START DATA TO EXAMINE

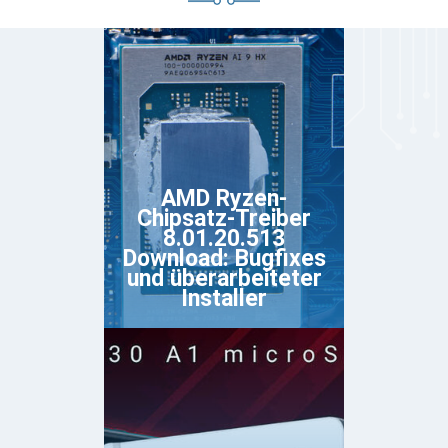
AMD Ryzen-
Chipsatz-Treiber
8.01.20.513
Download: Bugfixes
und überarbeiteter
Installer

END DATA TO EXAMINE

The records above are to be restated exactly, with all pictures omitted.

- **EXERCISE RESULT**
AMD Ryzen-
Chipsatz-Treiber
8.01.20.513
Download: Bugfixes
und überarbeiteter
Installer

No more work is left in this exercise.